** STORED DATA follows **

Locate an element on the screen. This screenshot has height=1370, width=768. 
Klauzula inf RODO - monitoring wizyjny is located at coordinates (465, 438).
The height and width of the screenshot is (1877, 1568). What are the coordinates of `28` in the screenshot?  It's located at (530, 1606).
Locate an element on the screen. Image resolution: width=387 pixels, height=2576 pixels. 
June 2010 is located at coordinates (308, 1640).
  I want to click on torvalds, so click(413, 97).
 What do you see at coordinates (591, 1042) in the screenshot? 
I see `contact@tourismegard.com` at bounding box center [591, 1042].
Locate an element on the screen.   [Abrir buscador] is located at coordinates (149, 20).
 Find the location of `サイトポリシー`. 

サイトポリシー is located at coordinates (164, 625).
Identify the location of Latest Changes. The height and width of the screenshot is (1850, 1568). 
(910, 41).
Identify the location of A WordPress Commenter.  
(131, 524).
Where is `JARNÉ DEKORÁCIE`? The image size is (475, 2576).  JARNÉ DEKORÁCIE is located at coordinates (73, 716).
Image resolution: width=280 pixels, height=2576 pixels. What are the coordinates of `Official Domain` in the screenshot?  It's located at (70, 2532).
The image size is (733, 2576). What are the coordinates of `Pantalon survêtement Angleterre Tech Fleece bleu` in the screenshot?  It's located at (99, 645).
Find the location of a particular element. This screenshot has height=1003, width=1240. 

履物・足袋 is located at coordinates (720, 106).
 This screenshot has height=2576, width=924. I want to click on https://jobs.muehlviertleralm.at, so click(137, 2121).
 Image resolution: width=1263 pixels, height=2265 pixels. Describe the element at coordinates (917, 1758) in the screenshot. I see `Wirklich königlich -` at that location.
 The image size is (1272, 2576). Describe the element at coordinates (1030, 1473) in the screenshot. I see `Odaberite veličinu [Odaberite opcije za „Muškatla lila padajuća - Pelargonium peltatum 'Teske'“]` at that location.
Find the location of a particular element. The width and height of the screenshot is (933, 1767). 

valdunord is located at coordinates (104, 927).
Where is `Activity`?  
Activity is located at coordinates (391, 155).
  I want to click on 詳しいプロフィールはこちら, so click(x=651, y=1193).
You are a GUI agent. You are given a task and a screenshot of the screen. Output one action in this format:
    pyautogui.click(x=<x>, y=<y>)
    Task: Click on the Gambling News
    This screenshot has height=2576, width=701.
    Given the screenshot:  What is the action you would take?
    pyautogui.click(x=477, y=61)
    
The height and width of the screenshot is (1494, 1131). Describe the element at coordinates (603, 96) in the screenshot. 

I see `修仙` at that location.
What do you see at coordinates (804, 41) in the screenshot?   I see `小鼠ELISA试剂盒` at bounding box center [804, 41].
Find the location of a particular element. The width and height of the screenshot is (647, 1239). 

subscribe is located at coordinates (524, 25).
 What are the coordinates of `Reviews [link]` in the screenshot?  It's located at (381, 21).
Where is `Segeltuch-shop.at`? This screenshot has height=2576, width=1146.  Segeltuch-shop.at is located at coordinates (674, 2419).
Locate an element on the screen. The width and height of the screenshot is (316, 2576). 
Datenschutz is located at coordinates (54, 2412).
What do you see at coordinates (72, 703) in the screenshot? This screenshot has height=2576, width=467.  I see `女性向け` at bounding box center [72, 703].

** End of STORED DATA **

*WORK TO COMPLETE*: Output the records in full. Keep every character as it is.

*TASK RESPONSE*:
Locate an element on the screen. This screenshot has height=1370, width=768. 
Klauzula inf RODO - monitoring wizyjny is located at coordinates (465, 438).
The height and width of the screenshot is (1877, 1568). What are the coordinates of `28` in the screenshot?  It's located at (530, 1606).
Locate an element on the screen. Image resolution: width=387 pixels, height=2576 pixels. 
June 2010 is located at coordinates (308, 1640).
  I want to click on torvalds, so click(413, 97).
 What do you see at coordinates (591, 1042) in the screenshot? 
I see `contact@tourismegard.com` at bounding box center [591, 1042].
Locate an element on the screen.   [Abrir buscador] is located at coordinates (149, 20).
 Find the location of `サイトポリシー`. 

サイトポリシー is located at coordinates (164, 625).
Identify the location of Latest Changes. The height and width of the screenshot is (1850, 1568). 
(910, 41).
Identify the location of A WordPress Commenter.  
(131, 524).
Where is `JARNÉ DEKORÁCIE`? The image size is (475, 2576).  JARNÉ DEKORÁCIE is located at coordinates (73, 716).
Image resolution: width=280 pixels, height=2576 pixels. What are the coordinates of `Official Domain` in the screenshot?  It's located at (70, 2532).
The image size is (733, 2576). What are the coordinates of `Pantalon survêtement Angleterre Tech Fleece bleu` in the screenshot?  It's located at (99, 645).
Find the location of a particular element. This screenshot has height=1003, width=1240. 

履物・足袋 is located at coordinates (720, 106).
 This screenshot has height=2576, width=924. I want to click on https://jobs.muehlviertleralm.at, so click(137, 2121).
 Image resolution: width=1263 pixels, height=2265 pixels. Describe the element at coordinates (917, 1758) in the screenshot. I see `Wirklich königlich -` at that location.
 The image size is (1272, 2576). Describe the element at coordinates (1030, 1473) in the screenshot. I see `Odaberite veličinu [Odaberite opcije za „Muškatla lila padajuća - Pelargonium peltatum 'Teske'“]` at that location.
Find the location of a particular element. The width and height of the screenshot is (933, 1767). 

valdunord is located at coordinates (104, 927).
Where is `Activity`?  
Activity is located at coordinates (391, 155).
  I want to click on 詳しいプロフィールはこちら, so click(x=651, y=1193).
You are a GUI agent. You are given a task and a screenshot of the screen. Output one action in this format:
    pyautogui.click(x=<x>, y=<y>)
    Task: Click on the Gambling News
    This screenshot has height=2576, width=701.
    Given the screenshot:  What is the action you would take?
    pyautogui.click(x=477, y=61)
    
The height and width of the screenshot is (1494, 1131). Describe the element at coordinates (603, 96) in the screenshot. 

I see `修仙` at that location.
What do you see at coordinates (804, 41) in the screenshot?   I see `小鼠ELISA试剂盒` at bounding box center [804, 41].
Find the location of a particular element. The width and height of the screenshot is (647, 1239). 

subscribe is located at coordinates (524, 25).
 What are the coordinates of `Reviews [link]` in the screenshot?  It's located at (381, 21).
Where is `Segeltuch-shop.at`? This screenshot has height=2576, width=1146.  Segeltuch-shop.at is located at coordinates (674, 2419).
Locate an element on the screen. The width and height of the screenshot is (316, 2576). 
Datenschutz is located at coordinates (54, 2412).
What do you see at coordinates (72, 703) in the screenshot? This screenshot has height=2576, width=467.  I see `女性向け` at bounding box center [72, 703].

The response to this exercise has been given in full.